When the primary VWS node returns to service, it initially needs to catch up with the active secondary node. It first processes the incoming synchronization files before notifying the client systems that it is now active. After it becomes active, it continues to process any in-bound synchronization files. Geographic redundancy of the VWS nodes is achieved by locating the two nodes in any given domain, on separate sites.
Redundancy by Traffic/Service Type
To assess the impact of the loss of any single node, to look at the impact with respect to each traffic or service type, such as:
- Customer care operations that come to the platform through these interfaces:
- SMS screens
- PI on the SMS
- OSD on the SLC nodes
- Customer care operations can come to the platform through these interfaces:
- WEB 2.0 through the PI to the SMS
- WEB 2.0 through OSD to the SLC(s)
- USSD request to the SLC(s)
- SMS text to the SLC(s)
- IVR session managed through the SLC(s)
- Session-based traffic services that are categorized by having a back and forth message exchange between the serving network element and the Convergent Charging Controller that is the controlling network element. For each node:
- Failure of an SMS node will have negligible impact to an active session or a new. If there is no subscriber data, no network-side updates occur.

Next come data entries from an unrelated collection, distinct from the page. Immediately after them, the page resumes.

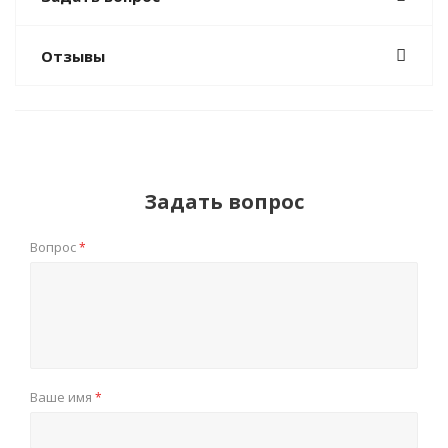
Отзывы
Задать вопрос
Вопрос
*
Ваше имя
*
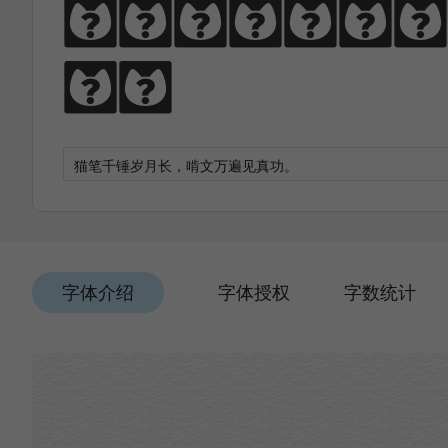
猫笔千锤岁月长
功。
字体介绍
字体授权
字数统计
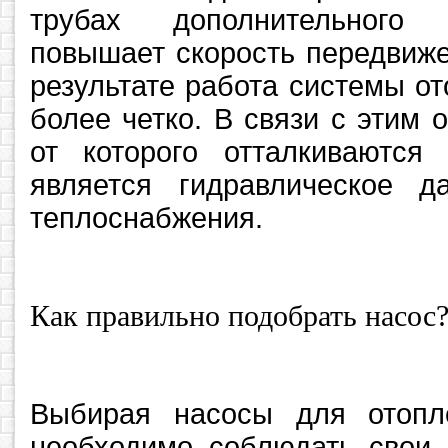
трубах дополнительного 
повышает скорость передвиже
результате работа системы о
более четко. В связи с этим
от которого отталкиваются
является гидравлическое д
теплоснабжения.
Как правильно подобрать насос
Выбирая насосы для отопл
необходимо соблюдать свои 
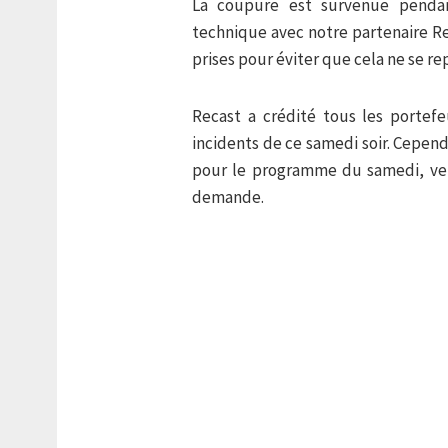
La coupure est survenue penda
technique avec notre partenaire Re
prises pour éviter que cela ne se r
Recast a crédité tous les porte
incidents de ce samedi soir. Cepen
pour le programme du samedi, ve
demande.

- Failure of the primary VWS node has no affect on active or new sessions, that is any transactions initiated on the primary, but not completed, will complete on the secondary.
- Where the SLC node serving the session is lost, the connection to the adjacent network element will drop. For established bearer sessions, the controlling network element may hold the session up until either it is terminated by one of the parties involved and/or until the controlling element requires further direction from Convergent Charging Controller. This would typically be an additional reservation of funds to continue the session. At this point, for voice services, the session failure would be recognized and the bearer session dropped. For data services, the serving node may maintain the bearer session and attempt a new transaction to one of the other SLCs. The sessions that were being set up at the time of failure may either fail back through the network, or be re-attempted to one of the other SLC nodes, as determined by the serving network element. The result on the end subscriber is that the session attempt might fail or an established session might be dropped.

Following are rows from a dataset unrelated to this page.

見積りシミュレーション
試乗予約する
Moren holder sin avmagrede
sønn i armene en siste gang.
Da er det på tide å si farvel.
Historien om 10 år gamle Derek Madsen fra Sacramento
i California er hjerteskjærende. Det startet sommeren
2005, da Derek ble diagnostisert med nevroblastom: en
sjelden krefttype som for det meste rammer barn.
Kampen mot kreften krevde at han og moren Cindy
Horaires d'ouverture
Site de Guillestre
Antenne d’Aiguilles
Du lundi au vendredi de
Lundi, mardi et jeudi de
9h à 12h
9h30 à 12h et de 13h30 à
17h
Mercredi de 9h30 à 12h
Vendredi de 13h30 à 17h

- Event-based traffic services are categorized by having a request-response transaction, that is the response concludes the message exchange between the serving network element and the Convergent Charging Controller. Failure of the serving SLC node will result in loss of connection to the serving network element and failure of that request, following a short timeout. In that situation, serving network elements will typically re-attempt the transaction to one of the other serving SLC nodes, that is the end subscriber does not perceive any issue.